**AIM OF THE TASK**
Every line in the records below with the string "Back" is to be copied out.

[Collected data]
────────

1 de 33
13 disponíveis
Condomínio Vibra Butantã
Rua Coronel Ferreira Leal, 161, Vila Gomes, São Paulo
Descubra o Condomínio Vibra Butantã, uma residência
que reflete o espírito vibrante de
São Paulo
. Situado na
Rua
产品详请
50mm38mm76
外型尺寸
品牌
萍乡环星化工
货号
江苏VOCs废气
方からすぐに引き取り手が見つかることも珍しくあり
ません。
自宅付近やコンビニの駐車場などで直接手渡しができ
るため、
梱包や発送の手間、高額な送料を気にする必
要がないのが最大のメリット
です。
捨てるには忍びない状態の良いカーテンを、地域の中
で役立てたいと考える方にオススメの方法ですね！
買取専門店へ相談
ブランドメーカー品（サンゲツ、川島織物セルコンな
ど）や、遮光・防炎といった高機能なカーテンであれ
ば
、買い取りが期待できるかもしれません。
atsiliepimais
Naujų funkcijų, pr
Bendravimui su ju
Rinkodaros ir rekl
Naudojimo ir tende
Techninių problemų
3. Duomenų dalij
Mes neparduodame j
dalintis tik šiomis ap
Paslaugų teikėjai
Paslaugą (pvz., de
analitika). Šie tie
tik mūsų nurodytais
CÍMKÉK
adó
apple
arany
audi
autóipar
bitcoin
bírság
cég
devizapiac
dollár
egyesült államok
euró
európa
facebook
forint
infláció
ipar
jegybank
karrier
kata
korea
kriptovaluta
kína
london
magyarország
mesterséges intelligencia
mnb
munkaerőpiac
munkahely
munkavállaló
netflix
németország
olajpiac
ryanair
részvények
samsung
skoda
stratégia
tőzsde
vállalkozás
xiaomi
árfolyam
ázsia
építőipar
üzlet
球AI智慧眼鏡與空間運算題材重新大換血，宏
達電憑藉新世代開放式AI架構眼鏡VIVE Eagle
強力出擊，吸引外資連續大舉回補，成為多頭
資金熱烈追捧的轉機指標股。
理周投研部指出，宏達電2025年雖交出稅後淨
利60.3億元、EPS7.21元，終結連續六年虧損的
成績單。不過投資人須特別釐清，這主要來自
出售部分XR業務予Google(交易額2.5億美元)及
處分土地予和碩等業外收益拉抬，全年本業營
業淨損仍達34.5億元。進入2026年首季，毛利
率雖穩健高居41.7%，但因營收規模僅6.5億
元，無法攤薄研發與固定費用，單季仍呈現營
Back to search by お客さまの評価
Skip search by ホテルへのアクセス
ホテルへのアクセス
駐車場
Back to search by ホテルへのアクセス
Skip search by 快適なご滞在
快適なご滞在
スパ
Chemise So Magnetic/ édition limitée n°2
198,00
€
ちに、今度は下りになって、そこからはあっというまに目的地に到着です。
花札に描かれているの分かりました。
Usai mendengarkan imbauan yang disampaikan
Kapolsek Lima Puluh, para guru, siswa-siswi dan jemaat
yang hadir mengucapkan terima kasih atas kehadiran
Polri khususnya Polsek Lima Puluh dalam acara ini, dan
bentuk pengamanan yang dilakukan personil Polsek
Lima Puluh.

────────

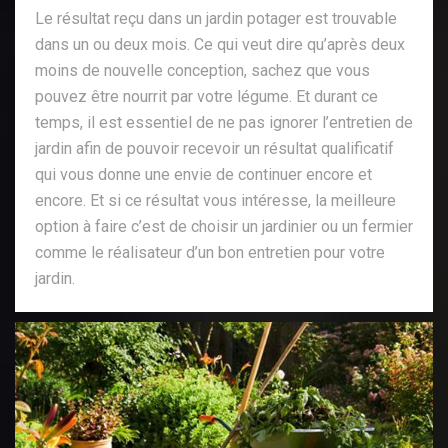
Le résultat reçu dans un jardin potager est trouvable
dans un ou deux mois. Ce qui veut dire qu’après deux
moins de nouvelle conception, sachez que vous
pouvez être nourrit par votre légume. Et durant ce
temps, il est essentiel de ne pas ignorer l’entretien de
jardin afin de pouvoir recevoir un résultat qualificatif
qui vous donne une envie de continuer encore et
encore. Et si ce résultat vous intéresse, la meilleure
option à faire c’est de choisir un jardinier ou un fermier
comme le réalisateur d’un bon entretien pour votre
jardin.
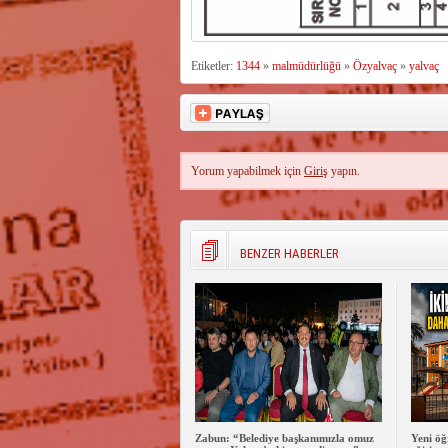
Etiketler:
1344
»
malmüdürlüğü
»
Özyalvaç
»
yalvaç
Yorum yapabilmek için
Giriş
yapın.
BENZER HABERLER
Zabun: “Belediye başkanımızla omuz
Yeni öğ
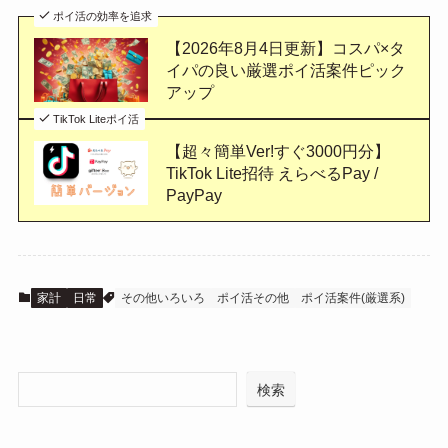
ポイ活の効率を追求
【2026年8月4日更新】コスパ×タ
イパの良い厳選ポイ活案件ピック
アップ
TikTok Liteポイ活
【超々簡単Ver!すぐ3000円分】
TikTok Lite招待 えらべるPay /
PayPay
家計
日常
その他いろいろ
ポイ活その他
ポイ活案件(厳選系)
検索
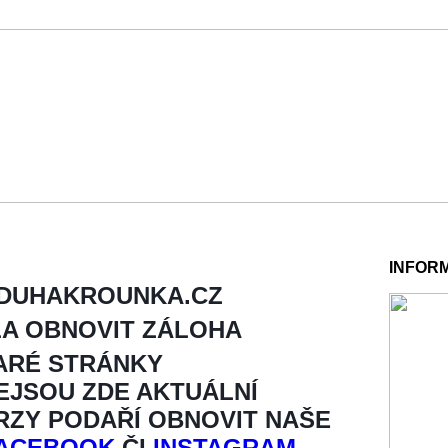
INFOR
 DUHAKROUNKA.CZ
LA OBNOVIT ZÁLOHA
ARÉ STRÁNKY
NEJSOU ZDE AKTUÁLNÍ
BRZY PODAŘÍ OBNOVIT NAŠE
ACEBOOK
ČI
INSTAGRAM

────────

**EXPECTED OUTPUT**
Back to search by お客さまの評価
Back to search by ホテルへのアクセス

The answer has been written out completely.